Oxfam’s Sandra Hart was a featured speaker during the opening session at the Pacific Resilience Partnership meeting in Suva in May. Highlights from her speech follow:

To innovate is to adapt. To adapt is to take risks and to face risks in order to better anticipate and mitigate risks for the future. In order to face risks in this manner, we must be ready to respond.

These pictures represent the most experienced cash transfer research and response field team in the Pacific today – all of whom are under 30 years of age. This is what I mean when I talk about the next generation of disaster assistance, and this is the case of Vanuatu.

This is a new way of responding, built from the ground up.

It is community-centric,

it is evidence driven,

it is participatory,

it is dignified and flexible for those affected

And we have delivered this approach at a high pace, at low cost, with high-level tech.

Vanuatu’s cash transfer programme is a global approach that has been locally adapted by a team of youth working on the front lines.

And what exactly are cash transfers? Well, many of us already know – this is the practice of sending money across long distances to those who need it – via banks, via western union, via mobile. Pacific islanders do this nearly every day in the form of remittances from abroad.

Humanitarian action, in the form of cash transfers, seeks to do this for people affected by disasters at the times they need it most. In so doing, we enable them to do what they are already used to doing each day within their local markets and economies – to buy what they and their families need to recover and get back on track.

In a single year, this team of youth in Vanuatu has been involved in developing not just one – but 3 innovations in this space. With their dedication, we have developed and delivered these approaches first, faster, and at a fraction of the usual cost.

One year, triple the work: Here’s what this team has shown themselves to be capable of:

  • A nationwide feasibility study to consult with local communities to gain insight into their own needs and preferences regarding this approach. Over 1500 surveys across 18 islands, in over 90 communities…just to be sure we had the evidence.
  • The first-ever large-scale, delivery of multi-purpose cash grants to thousands of volcano-affected people, delivered in 3 months, with 3 financial service providers, 4 government departments, and 2 civil society partners
  • And now – UnBlocked Cash – the delivery of electronic vouchers using tap and pay technology that is powered by blockchain, easy and simple to use from the smallest market mama, to the biggest shops, with payments to vendors into their Vanuatu bank accounts, in Vatu, twice a week

When we first started, we encountered a lot of scepticism. So, how exactly did we do it? With this team of dedicated young islanders, they not only accomplished this, but they also did so first, they did it fast, and fearlessly.

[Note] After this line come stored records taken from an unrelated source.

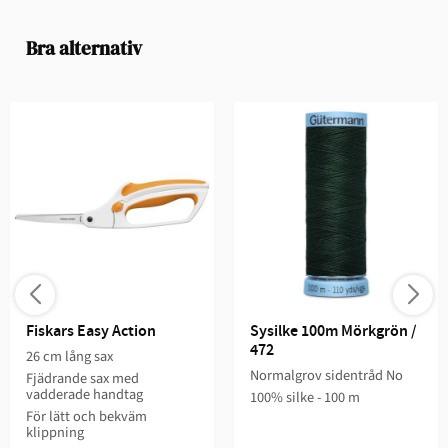
Bra alternativ
Fiskars Easy Action
Sysilke 100m Mörkgrön / 
472
26 cm lång sax
Normalgrov sidentråd No
Fjädrande sax med
vadderade handtag
100% silke - 100 m
För lätt och bekväm
klippning​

Again, how? We placed our bets and invested in our youth, and doing so gave us triple the impact for a fraction of the cost. This team began as a group of volunteers, who have grown into field responders and innovators. Bringing new minds, they have developed new skills and scaled new approaches at a blistering pace. This is not “island time” any more, trust me.

Who are these heroes? As we say in Vanuatu, oli TUFF TUMAS. Oxfam has sourced locally grown talent from the grassroots, with the help of our network partner Youth Challenge Vanuatu we have a deep well of youthful energy to draw from.

These individuals have grown through a whirlwind experience – thousands of surveys, hundreds of sites, having touched the lives of over 20,000 people, and  now…they are leading the pack in testing cutting-edge technology in what many would consider to be a low-tech environment.

The minds of these youth – and others – are open to new approaches. They are natural, out-of-the box thinkers, they are rallying to have their voices heard and their impact felt. And most of all, they are tireless.

After all, are working for their own futures and those of their peers and their children. We need to remember that. They will inherit this earth.

This is the next generation – the future is innovation, and innovation thrives in the minds and the actions of our youth.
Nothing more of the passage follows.